CSC413 Neural Networks and Deep Learning

Lecture 12

Announcements

  • Book a meeting to discuss your project with an instructor if you haven’t already!
  • You should have an overfit version of the model already
  • This is your first step, and should let you know the time/memory requirements of your model

Review: Autoencoders

A couple of weeks ago, we discussed the autoencoders

  • Encoder: maps \(x\) to a low-dimensional embedding \(z\)
  • Decoder: uses the low-dimensional embedding \(z\) to reconstructs \(x\)

Let’s see how much you remember!

Review Q1

What was the objective that we used to train the autoencoder?

Review Q2

If we train an autoencoder, what tasks can we accomplish with just the encoder portion of the autoencoder?

Review Q3

If we train an autoencoder, what tasks can we accomplish with mainly the decoder portion of the autoencoder?

Review Q4

What are some limitations of the autoencoder?

Autoencoder Limitations

  • Images are blurry due to the use of MSE loss
  • It’s not certain what good values of embeddings \(z\) would be
    • Which part of the embedding space does the encoder maps data to?
    • This uncertainty means that we can’t generate images without referring back to the encoder
  • It’s not clear what the dimension of the embedding \(z\) should be

Autoencoder Limitations II

Could we resolve (but not all) some of the issues with autoencoder, if we use a more theoretically grounded approach?
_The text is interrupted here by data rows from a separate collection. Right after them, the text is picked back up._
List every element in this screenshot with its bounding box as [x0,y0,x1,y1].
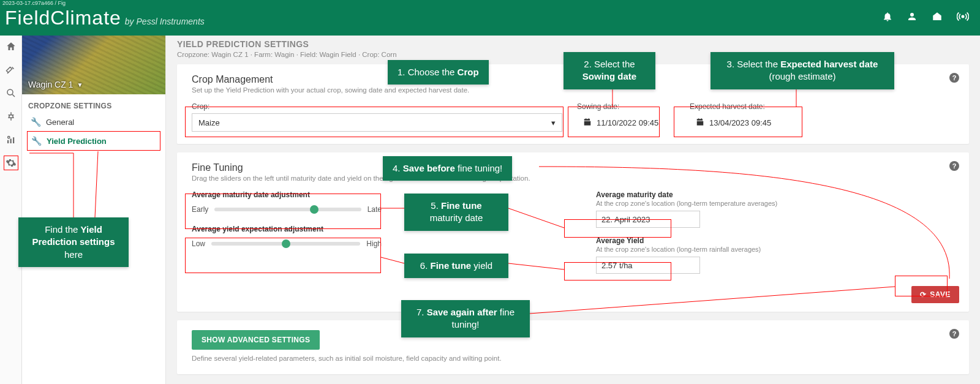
svg-point-0 [962,15,963,17]
crop-value: Maize [198,118,220,127]
save-button[interactable]: ⟳ SAVE [911,286,959,303]
harvest-date-input[interactable]: 13/04/2023 09:45 [690,113,800,132]
sidenav-label: Yield Prediction [47,137,107,146]
gear-icon[interactable] [4,156,18,170]
page-title: YIELD PREDICTION SETTINGS [177,39,969,49]
left-section-title: CROPZONE SETTINGS [22,94,165,113]
adv-desc: Define several yield-related parameters,… [192,355,954,362]
chart-icon[interactable] [4,132,18,147]
crop-select[interactable]: Maize ▾ [192,113,562,132]
build-tag: 2023-03-17.c97a466 / Fig [2,0,66,6]
broadcast-icon[interactable] [957,10,969,26]
sowing-value: 11/10/2022 09:45 [597,118,658,127]
svg-point-1 [7,89,13,95]
help-icon[interactable]: ? [949,161,959,171]
slider2-high: High [366,239,382,248]
calendar-icon [696,118,704,128]
wrench-icon: 🔧 [31,136,42,146]
callout-1: 1. Choose the Crop [388,60,489,85]
callout-7: 7. Save again after fine tuning! [401,300,530,337]
bell-icon[interactable] [882,11,893,25]
top-bar: 2023-03-17.c97a466 / Fig FieldClimate by… [0,0,980,36]
crop-label: Crop: [192,102,562,111]
callout-4: 4. Save before fine tuning! [383,156,512,181]
svg-rect-5 [13,137,14,143]
slider-yield[interactable] [211,242,360,246]
side-nav: 🔧 General 🔧 Yield Prediction [22,113,165,151]
slider2-low: Low [192,239,205,248]
topbar-right [882,10,969,26]
out1-title: Average maturity date [596,190,954,199]
out2-sub: At the crop zone's location (long-term r… [596,246,954,253]
callout-2: 2. Select the Sowing date [564,52,655,89]
home-icon[interactable] [4,39,18,54]
slider1-low: Early [192,205,208,214]
refresh-icon: ⟳ [920,290,927,299]
cropzone-thumbnail[interactable]: Wagin CZ 1 ▼ [22,36,165,94]
help-icon[interactable]: ? [949,329,959,339]
search-icon[interactable] [4,86,18,100]
left-panel: Wagin CZ 1 ▼ CROPZONE SETTINGS 🔧 General… [22,36,166,384]
slider-maturity[interactable] [214,208,361,211]
save-label: SAVE [930,290,951,299]
sidenav-yield-prediction[interactable]: 🔧 Yield Prediction [27,131,160,151]
chevron-down-icon: ▼ [77,81,83,88]
chevron-down-icon: ▾ [551,118,556,127]
callout-6: 6. Fine tune yield [404,254,508,278]
callout-find: Find the Yield Prediction settings here [18,217,129,267]
wrench-icon: 🔧 [31,117,41,127]
slider1-title: Average maturity date adjustment [192,190,382,199]
slider2-title: Average yield expectation adjustment [192,225,382,233]
callout-3: 3. Select the Expected harvest date (rou… [710,52,894,89]
callout-5: 5. Fine tune maturity date [404,194,508,231]
out2-field: 2.57 t/ha [596,257,700,274]
sidenav-label: General [46,118,74,127]
card-fine-tuning: ? Fine Tuning Drag the sliders on the le… [177,152,969,312]
barn-icon[interactable] [931,11,943,25]
logo: FieldClimate by Pessl Instruments [5,7,205,29]
sowing-label: Sowing date: [577,102,675,111]
logo-byline: by Pessl Instruments [125,17,205,26]
show-advanced-button[interactable]: SHOW ADVANCED SETTINGS [192,330,320,350]
harvest-label: Expected harvest date: [690,102,812,111]
user-icon[interactable] [907,11,918,25]
svg-rect-3 [7,140,9,143]
slider1-high: Late [368,205,382,214]
card-desc: Drag the sliders on the left until matur… [192,175,954,182]
card-title: Fine Tuning [192,162,954,173]
out1-field: 22. April 2023 [596,211,700,228]
icon-rail [0,36,22,384]
help-icon[interactable]: ? [949,73,959,83]
calendar-icon [583,118,592,128]
out1-sub: At the crop zone's location (long-term t… [596,200,954,207]
sowing-date-input[interactable]: 11/10/2022 09:45 [577,113,675,132]
sat-icon[interactable] [4,62,18,77]
cropzone-name: Wagin CZ 1 [28,80,73,89]
card-advanced: ? SHOW ADVANCED SETTINGS Define several … [177,320,969,374]
out2-title: Average Yield [596,236,954,245]
logo-text: FieldClimate [5,7,121,29]
svg-rect-4 [10,139,11,144]
sidenav-general[interactable]: 🔧 General [27,113,160,131]
svg-point-2 [7,137,9,138]
cropzone-name-select[interactable]: Wagin CZ 1 ▼ [28,80,83,89]
harvest-value: 13/04/2023 09:45 [709,118,771,127]
pushpin-icon[interactable] [4,109,18,124]
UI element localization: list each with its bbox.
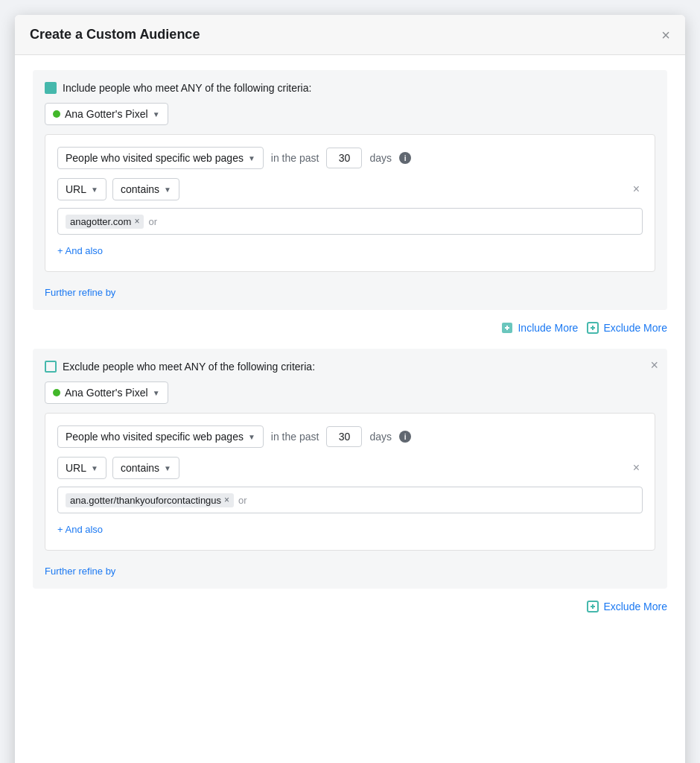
exclude-tag-close-icon[interactable]: ×: [224, 495, 229, 505]
exclude-rule-type-label: People who visited specific web pages: [66, 431, 244, 443]
exclude-days-label: days: [369, 431, 392, 443]
include-checkbox-icon: [45, 82, 57, 94]
exclude-and-also-container: + And also: [57, 521, 643, 538]
svg-rect-8: [592, 604, 594, 609]
include-tag-row: anagotter.com × or: [57, 208, 643, 235]
exclude-checkbox-icon: [45, 361, 57, 373]
include-rule-type-label: People who visited specific web pages: [66, 152, 244, 164]
exclude-pixel-chevron-icon: ▼: [153, 389, 160, 397]
exclude-further-refine[interactable]: Further refine by: [45, 566, 115, 577]
url-chevron-icon: ▼: [91, 186, 98, 194]
exclude-pixel-selector[interactable]: Ana Gotter's Pixel ▼: [45, 382, 168, 404]
exclude-more-top-button[interactable]: Exclude More: [587, 322, 667, 334]
include-filter-row: URL ▼ contains ▼ ×: [57, 178, 643, 200]
exclude-criteria-box: People who visited specific web pages ▼ …: [45, 413, 655, 551]
exclude-filter-close-icon[interactable]: ×: [630, 458, 643, 478]
include-more-label: Include More: [518, 322, 578, 334]
include-section-header: Include people who meet ANY of the follo…: [45, 82, 655, 94]
exclude-contains-dropdown[interactable]: contains ▼: [112, 457, 179, 479]
exclude-days-input[interactable]: [326, 426, 362, 447]
exclude-url-tag: ana.gotter/thankyouforcontactingus ×: [66, 493, 234, 507]
include-url-tag: anagotter.com ×: [66, 215, 144, 229]
exclude-tag-row: ana.gotter/thankyouforcontactingus × or: [57, 487, 643, 513]
exclude-pixel-dot: [53, 389, 60, 396]
include-filter-row-inner: URL ▼ contains ▼: [57, 178, 624, 200]
exclude-rule-row: People who visited specific web pages ▼ …: [57, 425, 643, 448]
exclude-url-tag-area[interactable]: ana.gotter/thankyouforcontactingus × or: [57, 487, 643, 513]
include-rule-row: People who visited specific web pages ▼ …: [57, 147, 643, 169]
exclude-filter-row-inner: URL ▼ contains ▼: [57, 457, 624, 479]
pixel-chevron-icon: ▼: [153, 110, 160, 118]
exclude-url-label: URL: [66, 462, 86, 474]
exclude-url-dropdown[interactable]: URL ▼: [57, 457, 106, 479]
include-more-button[interactable]: Include More: [501, 322, 578, 334]
include-pixel-name: Ana Gotter's Pixel: [65, 108, 148, 120]
close-icon[interactable]: ×: [661, 28, 670, 42]
include-url-label: URL: [66, 183, 86, 195]
include-days-input[interactable]: [326, 148, 362, 168]
exclude-section-header: Exclude people who meet ANY of the follo…: [45, 361, 655, 373]
exclude-more-bottom-button[interactable]: Exclude More: [587, 601, 667, 612]
exclude-rule-type-chevron-icon: ▼: [248, 433, 255, 441]
include-section: Include people who meet ANY of the follo…: [33, 70, 667, 310]
exclude-more-top-label: Exclude More: [603, 322, 667, 334]
exclude-section: × Exclude people who meet ANY of the fol…: [33, 349, 667, 589]
include-more-icon: [501, 322, 513, 334]
include-section-label: Include people who meet ANY of the follo…: [63, 82, 311, 94]
exclude-filter-row: URL ▼ contains ▼ ×: [57, 457, 643, 479]
exclude-tag-value: ana.gotter/thankyouforcontactingus: [70, 495, 221, 506]
contains-chevron-icon: ▼: [164, 186, 171, 194]
include-contains-label: contains: [121, 183, 159, 195]
exclude-section-close-icon[interactable]: ×: [650, 358, 658, 373]
include-tag-value: anagotter.com: [70, 216, 131, 227]
svg-rect-2: [506, 326, 508, 330]
exclude-or-label: or: [238, 495, 247, 506]
include-contains-dropdown[interactable]: contains ▼: [112, 178, 179, 200]
include-tag-close-icon[interactable]: ×: [134, 216, 139, 227]
include-and-also-container: + And also: [57, 242, 643, 259]
include-action-row: Include More Exclude More: [33, 322, 667, 334]
svg-rect-5: [592, 326, 594, 330]
pixel-dot: [53, 110, 60, 118]
exclude-rule-type-dropdown[interactable]: People who visited specific web pages ▼: [57, 425, 264, 448]
bottom-action-row: Exclude More: [33, 601, 667, 612]
include-days-label: days: [369, 152, 392, 164]
modal-body: Include people who meet ANY of the follo…: [15, 55, 685, 642]
exclude-section-label: Exclude people who meet ANY of the follo…: [63, 361, 315, 373]
exclude-days-info-icon[interactable]: i: [399, 431, 411, 443]
modal-header: Create a Custom Audience ×: [15, 15, 685, 55]
exclude-more-bottom-label: Exclude More: [603, 601, 667, 612]
include-and-also-button[interactable]: + And also: [57, 242, 103, 259]
include-filter-close-icon[interactable]: ×: [630, 180, 643, 199]
rule-type-chevron-icon: ▼: [248, 154, 255, 162]
exclude-and-also-button[interactable]: + And also: [57, 521, 103, 538]
exclude-more-bottom-icon: [587, 601, 599, 612]
create-custom-audience-modal: Create a Custom Audience × Include peopl…: [15, 15, 685, 763]
include-further-refine[interactable]: Further refine by: [45, 287, 115, 298]
modal-title: Create a Custom Audience: [30, 27, 200, 42]
exclude-pixel-name: Ana Gotter's Pixel: [65, 387, 148, 399]
include-or-label: or: [148, 216, 157, 227]
include-criteria-box: People who visited specific web pages ▼ …: [45, 134, 655, 272]
include-in-the-past: in the past: [271, 152, 319, 164]
include-days-info-icon[interactable]: i: [399, 152, 411, 164]
include-rule-type-dropdown[interactable]: People who visited specific web pages ▼: [57, 147, 264, 169]
exclude-url-chevron-icon: ▼: [91, 464, 98, 472]
exclude-contains-label: contains: [121, 462, 159, 474]
exclude-contains-chevron-icon: ▼: [164, 464, 171, 472]
exclude-more-top-icon: [587, 322, 599, 334]
exclude-in-the-past: in the past: [271, 431, 319, 443]
include-url-tag-area[interactable]: anagotter.com × or: [57, 208, 643, 235]
include-url-dropdown[interactable]: URL ▼: [57, 178, 106, 200]
include-pixel-selector[interactable]: Ana Gotter's Pixel ▼: [45, 103, 168, 125]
Is there a probabilistic version of the autoencoder model?

Variational Autoencoders

Generative Model

In CSC311, we learned about generative models that describe the distribution that the data comes from

  • i.e. describe the distribution \({\bf x} \sim p({\bf x})\), where \({\bf x}\) is a single data point

For example, in the Naive Bayes model for data \({\bf x}\) (e.g. bag-of-word encoding of an email, which could be spam or not spam) with \({\bf x} \sim p({\bf x})\), we assumed that \(p({\bf x}) = \sum_c p({\bf x}|c)p(c)\), where \(c\) is either spam or not spam. We made further assumptions about \(p({\bf x}|c)\), e.g. that each \(x_i\) is an independent Bernoulli.

Mathematical Notation and Assumptions

Data \(x_i \in \mathbb{R}^d\) are:

  • independent, identically distributed (i.i.d)
  • generated from the following joint distribution (with the true parameter \(\theta^{*}\) unknown)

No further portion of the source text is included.